The ten-year-old Max is spending his summer vacation with his grandmother in Strasbourg, France. When in a local bar he falls in love with the Manouche music of a Romani gypsy. Later he visits the gypsies who live in a community of caravans. He wants to find a guitar and be taught how to play this music. In the community he is introduced to Swing, a boyish gypsy girl. They become friends and Swing shows him around in nature and takes him to experience many musical nights. Here Max is in awe of the guitarist he saw at the bar and asks him to teach him how to play.

Swing takes you on a journey through a vibrant musical world where you just seem to flow through. It’s a light-hearted fun you won’t get enough of. Director Tony Gatlif (Latcho Drom, The Crazy Stranger, Djam) is from Romani descent himself and often incorporates the gypsy culture in his films. It’s a culture that’s definitely underrepresented in film, so his work is a refreshing note. Swing is one of his lesser seen films, but this doesn’t mean that it isn’t worth the watch just as much as his others.

 

3. The Crazy Ray (1924)

René Clair’s film can be seen in three lengths; it’s originally 65 minutes long, but there’s international versions of 55 minutes and of 35. In the long version, Paris Qui Dort, a scientist has caused the majority of Paris to be frozen. Most people are stuck in their tracks and the people that aren’t seize the opportunity that arises.

With The Crazy Ray René Clair makes a film that’s a social commentary packed in a slapstick-ish comedy. For its time it’s shot and edited very effectively, making the viewer believe the world has stopped turning. The introduction of it might be the most impressive for this reason; the isolation it depicts is truly impressive. It continues to impress with it’s thematic and of course its technical aspect. It sure is a must watch classic, even if it’s just for historic reasons.

 

4. Let the Corpses Tan (2017)

Let the Corpses Tan starts out with two stories, one following a gang wanting to lay low after stealing a big amount of gold and the other about an eccentric artist and her love triangle. Although these two stories already seem interesting on their own, they quickly become something spectacular when they merge at the rural home of the artist. When cops arrive at the estate the picture is complete and the runtime that’s left is reserved for a gunfight that seems to last forever and thankfully so.

Hélène Cattet and Bruno Forzani are two modern directors with an instantly recognizable personal style, which could be subscribed as style is substance. Cattet and Forzani started out directing short films together and continued their collaboration diving into the world of features in 2009 with Amer and after that in 2013 with The Strange Colour of Your Body’s Tears.

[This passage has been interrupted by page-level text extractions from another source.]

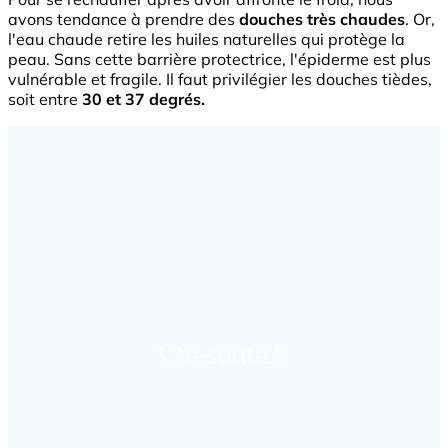
avons tendance à prendre des
douches très chaudes
. Or,
l'eau chaude retire les huiles naturelles qui protège la
peau. Sans cette barrière protectrice, l'épiderme est plus
vulnérable et fragile. Il faut privilégier les douches tièdes,
soit entre
30 et 37 degrés.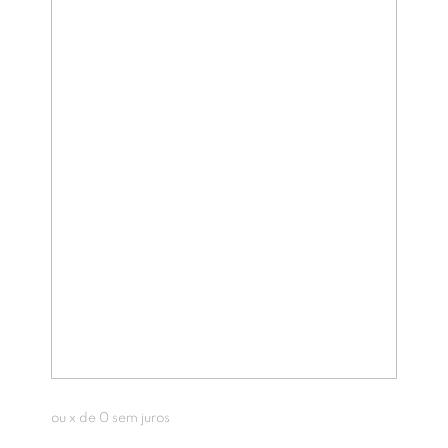
ou
x de
0
sem juros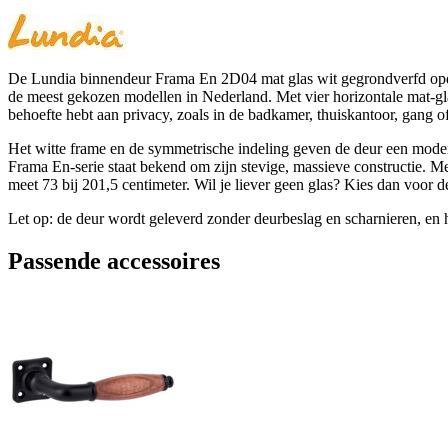
De Lundia binnendeur Frama En 2D04 mat glas wit gegrondverfd opdek 
de meest gekozen modellen in Nederland. Met vier horizontale mat-glas
behoefte hebt aan privacy, zoals in de badkamer, thuiskantoor, gang 
Het witte frame en de symmetrische indeling geven de deur een modern
Frama En-serie staat bekend om zijn stevige, massieve constructie. 
meet 73 bij 201,5 centimeter. Wil je liever geen glas? Kies dan voor d
Let op: de deur wordt geleverd zonder deurbeslag en scharnieren, en h
Passende accessoires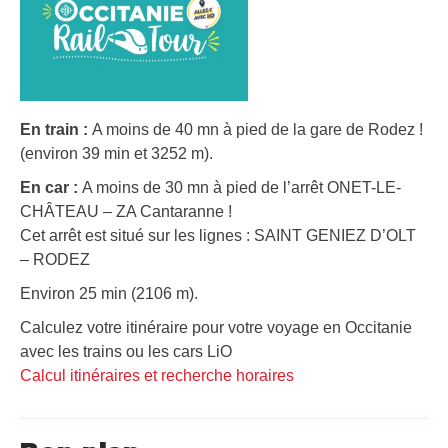
En train :
A moins de 40 mn à pied de la gare de Rodez !
(environ 39 min et 3252 m).
En car :
A moins de 30 mn à pied de l’arrêt ONET-LE-
CHÂTEAU – ZA Cantaranne !
Cet arrêt est situé sur les lignes : SAINT GENIEZ D’OLT
– RODEZ
Environ 25 min (2106 m).
Calculez votre itinéraire pour votre voyage en Occitanie
avec les trains ou les cars LiO
Calcul itinéraires et recherche horaires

These two films and their shorts before that showed their love for 60’s Giallo and 60’s genre films in general. With Let the Corpses Tan they explored other genres, being euro-crime and western. Filled with symbolism, homages, and electric cinematography it is another feast for the eyes by genre directors to look out for.

 

5. Weekend (1967)

weekend

Mireille Darc and Jean Yanne star in what’s perhaps the craziest entry in Jean-Luc Godard’s filmography. Corinne (Darc) and Roland (Yanne) are a bourgeois couple on their way to drive out to Corinne’s mother and dying father to scheme them out of Corinne’s inheritance. Both have a similar secret agenda as they both are having an affair and both are conspiring to kill each other. The trip that follows is a bizarre one, filled with chaos and surrealistic moments.

The first half hour of Weekend contains an explicit description of an affair followed by a traffic jam sequence like no other. After this it only gets wilder and grander, without ever going into anything that could be considered a conventional plot in true Godard fashion. It’s a shame that Weekend isn’t up there with Breathless, Pierrot le Fou, Vivre sa Vie and more of his most acclaimed work, but surely it deserves to be up there just as much as the others.